Suggestion: crank up your compiler warning level and do not run your program while compilation produces warnings.
In getLine(), when you give the infile FILE* to the getNum() function, you dereference it:
l=getNum(value,*infile);
But getNum() would just expect a normal FILE*, not a dereferenced one. So pass infile to that function unchanged:
l=getNum(value,infile);
Additionally, the while(value != '\n') loop will probably run forever, writing past the end of the lines array until you get a segmentation fault. value, which is controlling when the loop will terminate, is never modified (also it isn't initialized, making it start with an arbitrary value). The getNum() function, which probably is supposed to modify value, gets a copy of the integer passed as a parameter and then modifies this copy. The original value is never changed.

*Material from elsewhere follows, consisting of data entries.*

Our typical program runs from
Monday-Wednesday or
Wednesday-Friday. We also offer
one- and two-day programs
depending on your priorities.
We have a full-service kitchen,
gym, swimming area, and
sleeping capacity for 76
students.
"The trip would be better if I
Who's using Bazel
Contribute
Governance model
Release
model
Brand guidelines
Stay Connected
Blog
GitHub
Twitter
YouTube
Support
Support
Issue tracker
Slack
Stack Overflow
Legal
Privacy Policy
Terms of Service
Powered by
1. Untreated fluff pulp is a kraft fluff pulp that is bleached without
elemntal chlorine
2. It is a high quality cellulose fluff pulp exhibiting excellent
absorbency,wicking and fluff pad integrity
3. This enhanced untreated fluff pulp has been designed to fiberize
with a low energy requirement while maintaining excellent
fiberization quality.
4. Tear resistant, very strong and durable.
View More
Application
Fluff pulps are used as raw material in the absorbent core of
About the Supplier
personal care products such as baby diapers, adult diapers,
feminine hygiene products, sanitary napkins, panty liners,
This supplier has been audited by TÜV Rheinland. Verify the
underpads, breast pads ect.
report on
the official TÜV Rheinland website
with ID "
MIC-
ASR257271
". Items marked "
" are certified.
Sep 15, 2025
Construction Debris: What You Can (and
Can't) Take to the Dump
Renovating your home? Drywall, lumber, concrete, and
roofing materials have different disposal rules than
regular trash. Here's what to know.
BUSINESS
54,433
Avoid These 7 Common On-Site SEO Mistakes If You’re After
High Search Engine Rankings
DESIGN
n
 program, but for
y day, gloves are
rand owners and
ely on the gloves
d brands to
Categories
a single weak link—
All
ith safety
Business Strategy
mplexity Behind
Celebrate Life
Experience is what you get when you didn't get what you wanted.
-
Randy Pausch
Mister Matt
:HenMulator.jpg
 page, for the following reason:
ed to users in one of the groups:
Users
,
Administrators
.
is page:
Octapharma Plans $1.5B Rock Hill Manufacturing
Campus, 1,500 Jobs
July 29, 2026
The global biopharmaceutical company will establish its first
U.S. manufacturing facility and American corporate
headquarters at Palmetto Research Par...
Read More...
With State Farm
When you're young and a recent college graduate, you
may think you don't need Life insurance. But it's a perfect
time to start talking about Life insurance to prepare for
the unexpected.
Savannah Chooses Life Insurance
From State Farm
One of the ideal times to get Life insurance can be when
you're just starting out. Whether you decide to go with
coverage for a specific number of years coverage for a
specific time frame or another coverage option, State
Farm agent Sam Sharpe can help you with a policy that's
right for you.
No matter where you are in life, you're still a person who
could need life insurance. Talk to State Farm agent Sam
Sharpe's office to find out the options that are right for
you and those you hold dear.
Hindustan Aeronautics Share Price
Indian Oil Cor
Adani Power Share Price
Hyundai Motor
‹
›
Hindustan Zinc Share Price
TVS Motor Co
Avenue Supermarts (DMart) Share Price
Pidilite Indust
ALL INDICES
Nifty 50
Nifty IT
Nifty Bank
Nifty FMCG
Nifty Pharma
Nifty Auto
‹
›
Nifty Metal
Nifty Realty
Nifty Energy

If you want the function to change the value variable you have to use a pointer that points to value and that is used to modify that variable:
int getNum(int *value, ...) {
*value = 5;
...
}
l=getNum(&value, infile);
Also it is a little dubious that value, an integer variable, is assigned and compared against '\n', a character literal. Are you sure you want to use the integer value of '\n' as a termination condition of your loop?
While not a direct answer, I'd recommend sticking a number of printf statements in at random spots; that will let you narrow down the exact point of the crash relatively quickly. Move them around until you have two printfs bracketing a single line of code that you then know to be the crashing culprit, which will let you diagnose better.